The building was commissioned in the mid-19th century as a corn exchange by Augustus FitzGerald, 3rd Duke of Leinster, whose seat was at Carton House. It was designed by Frederick Darley in the Tudor Revival style, built in rubble masonry and was officially opened on 6 October 1857.

The design involved a central courthouse block with a single storey loggia of four bays on either side. There was originally a small porch at the north end, although this was later converted into a toilet, and an office block of four bays at the south end. Above the loggia, there were three sash windows with architraves surmounted by moulded gables with finials.
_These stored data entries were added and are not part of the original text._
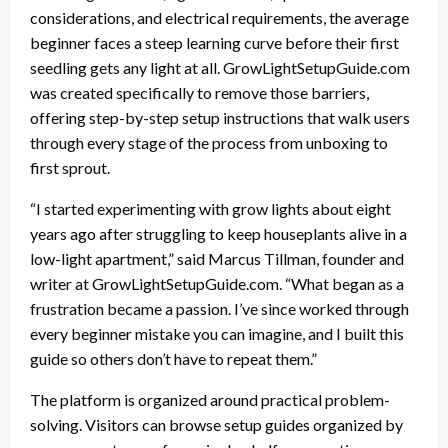
considerations, and electrical requirements, the average
beginner faces a steep learning curve before their first
seedling gets any light at all. GrowLightSetupGuide.com
was created specifically to remove those barriers,
offering step-by-step setup instructions that walk users
through every stage of the process from unboxing to
first sprout.
“I started experimenting with grow lights about eight
years ago after struggling to keep houseplants alive in a
low-light apartment,” said Marcus Tillman, founder and
writer at GrowLightSetupGuide.com. “What began as a
frustration became a passion. I’ve since worked through
every beginner mistake you can imagine, and I built this
guide so others don’t have to repeat them.”
The platform is organized around practical problem-
solving. Visitors can browse setup guides organized by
Internally, the principal room was the main hall which was 70 feet long and 30 feet wide. Large quantities of corn were purchased there for the local mills and for the Dublin market.

The main hall was found to be badly ventilated and poorly lit, and by the 1860s, it was in limited use. Its use as a corn exchange declined further in the wake of the Great Depression of British Agriculture in the late 19th century. It was therefore converted for use as the local courthouse at around that time.

The assizes were held in Athy in the early 20th century, but during the Irish War of Independence, the building was completed destroyed by fire in an attack by Irish Republican Army volunteers on 20 July 1920. It was rebuilt to a design by Foley and O'Sullivan in around 1928. It then hosted regular meetings of the district court and quarterly meetings of the, more senior, circuit court. It also hosted for the County Kildare Gaelic Athletic Association convention in February 1932.

However, by the mid-1990s the fabric of the building was in a poor condition. A major programme of refurbishment works was carried out by local contractors, D. and J. Carbery, at a cost of circa £362,000 to a design my Michael Lysaght in the late 20th century: it was officially re-opened by the Minister for Justice, Equality and Law Reform, John O'Donoghue, on 21 June 2001.